Designing a Scalable, Pod-like Data Lake on AWS for On-Premises Data
A Modular Approach to Data Modernization
Migrating data from diverse on-premises systems, especially proprietary environments like SAS and traditional databases, to the cloud can be complex. This document outlines a scalable, modern data lake architecture on Amazon Web Services (AWS) that simplifies this process through a “pod-like” modular design.
By leveraging serverless AWS native services like Amazon S3, AWS Glue, and AWS Lake Formation, this architecture ensures flexibility, security, and cost-efficiency. The modular “pod” concept allows for the agile addition of new data sources and processing workflows, translating abstract architecture principles into a tangible, high-performing data platform.
1. The Core: The Medallion Architecture on Amazon S3
Amazon S3 forms the backbone of this data lake, providing unparalleled scalability and durability. To manage the data lifecycle effectively, the architecture employs the Medallion Architecture (Bronze, Silver, Gold zones):
| Data Lake Zone | Purpose | Key Characteristics | Recommended File Format |
|---|---|---|---|
| Raw Zone (Bronze) | Initial landing zone; store data in its original, unaltered format. | Schema-on-read; Immutable; Single source of truth for raw data. | Original format (e.g., CSV, JSON, .sas7bdat) |
| Standardized Zone (Silver) | Cleanse, validate, transform, and standardize data. | Schema-on-write (enforced); Conformed enterprise view. | Apache Parquet (with Snappy compression) |
| Analytics-Ready Zone (Gold) | Highly refined, aggregated, business-specific data. | Optimized for specific query patterns; Denormalized for BI/ML. | Apache Parquet (with Snappy compression) |
Storage Best Practices
- Partitioning: Use a single, full date column (e.g.,
dt=YYYY-MM-DD) for time-series data instead of nested partitions to optimize query performance and reduce S3 API costs. - Columnar Formats: The conversion to Apache Parquet or ORC in the Silver/Gold zones is critical for cost savings and performance (Parquet can offer up to 99.7% cost savings compared to CSV for queries).
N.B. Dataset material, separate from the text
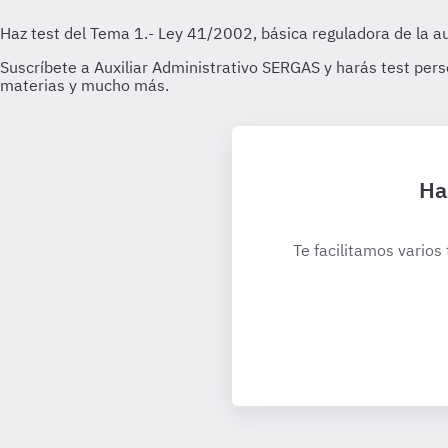
Ha
Te facilitamos varios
- Combine Small Files: Implement a process to merge numerous small files into larger, optimally sized objects (128MB to 1GB) during the Bronze-to-Silver transition to improve query engine efficiency.
2. Ingestion Strategy for On-Premises Sources
The “pod-like” design excels by creating distinct, reusable ingestion patterns for different source types, all delivering data to the S3 Raw Zone in its original format.
Databases & Change Data Capture (CDC)
- Tool: AWS Database Migration Service (DMS)
- Use Case: Migrating relational (and some NoSQL) databases. DMS supports both full load migration and ongoing replication (CDC) to capture changes from transaction logs and keep the data lake synchronized.
- Helper Tool: AWS Schema Conversion Tool (SCT) assists in heterogeneous migrations by analyzing and converting source database schemas.
SAS and File-Based Data
- Initial Bulk Transfer Tool: AWS DataSync is the recommended service for efficient, secure, and automated transfer of large volumes of files, including
.sas7bdatfiles, from on-premises file shares (NFS/SMB) to the S3 Raw Zone. - Conversion Tool: AWS Glue Spark jobs are used once the
.sas7bdatfiles are in the Raw Zone to convert them into the optimized Apache Parquet format for the Silver and Gold layers, liberating the data from the proprietary format.
3. Data Processing and Governance
Serverless ETL with AWS Glue
AWS Glue is the primary, serverless ETL service for the data lake. Glue ETL jobs (Spark or Python Shell) handle the core data transformations:
- Cleansing & Standardization: Applying business rules, handling missing values, and enforcing schema consistency.
- File Format Conversion: Converting to Parquet and implementing optimal partitioning.
Centralized Metadata and Governance
- AWS Glue Data Catalog: A managed, persistent metadata store that acts as the single source of truth for data lake assets. AWS Glue Crawlers automatically infer and catalog the schema of data stored in S3.
- AWS Lake Formation: Provides a centralized governance layer. It integrates with the Glue Data Catalog to manage data access, security, and compliance, enabling ACID transaction capabilities on S3 data (Governed Tables) for applying CDC and handling deletion requests (e.g., GDPR/CCPA).
The Well-Architected Advantage
The modular “pod” architecture inherently aligns with the AWS Well-Architected Framework, driving significant business value:
- Operational Excellence: Achieved through automation of “pod” deployment and management.
- Cost Optimization: Enabled by decoupling storage and compute, leveraging serverless services (Glue, DMS), and intelligent S3 storage tiering.
- Performance Efficiency: Delivered through optimized file formats (Parquet), effective partitioning, and right-sizing resources for each specific “pod” task.
This design provides a future-proof foundation, ready to scale and evolve with the organization’s growing analytical needs while maintaining a strong security and governance posture.